* What to do
Transcribe every entry word for word, but skip the images.

Extracted data entries
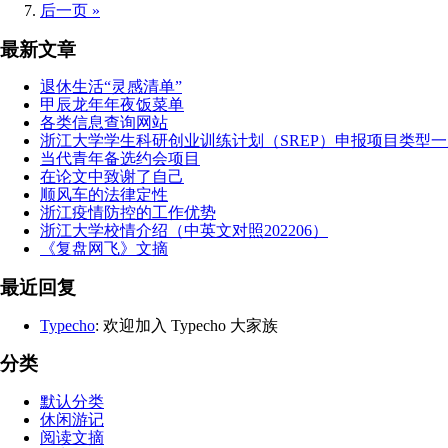
后一页 »
最新文章
退休生活“灵感清单”
甲辰龙年年夜饭菜单
各类信息查询网站
浙江大学学生科研创业训练计划（SREP）申报项目类型一
当代青年备选约会项目
在论文中致谢了自己
顺风车的法律定性
浙江疫情防控的工作优势
浙江大学校情介绍（中英文对照202206）
《复盘网飞》文摘
最近回复
Typecho
: 欢迎加入 Typecho 大家族
分类
默认分类
休闲游记
阅读文摘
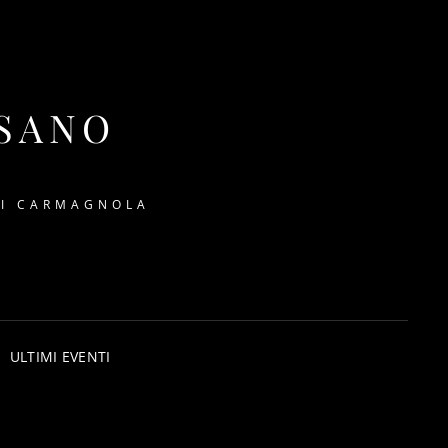
SSANO
DI CARMAGNOLA
ULTIMI EVENTI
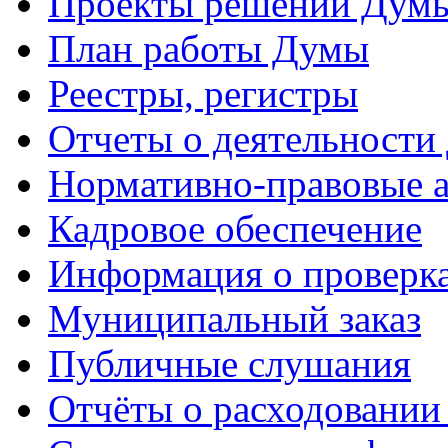
Проекты решений Дум
План работы Думы
Реестры, регистры
Отчеты о деятельности
Нормативно-правовые 
Кадровое обеспечение
Информация о проверк
Муниципальный заказ
Публичные слушания
Отчёты о расходовании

* Completed task
后一页 »
最新文章
退休生活“灵感清单”
甲辰龙年年夜饭菜单
各类信息查询网站
浙江大学学生科研创业训练计划（SREP）申报项目类型一
当代青年备选约会项目
在论文中致谢了自己
顺风车的法律定性
浙江疫情防控的工作优势
浙江大学校情介绍（中英文对照202206）
《复盘网飞》文摘
最近回复
Typecho
: 欢迎加入 Typecho 大家族
分类
默认分类
休闲游记
阅读文摘
SSANO
DI CARMAGNOLA
ULTIMI EVENTI
Проекты решений Дум
План работы Думы
Реестры, регистры
Отчеты о деятельности
Нормативно-правовые 
Кадровое обеспечение
Информация о проверк
Муниципальный заказ
Публичные слушания
Отчёты о расходовании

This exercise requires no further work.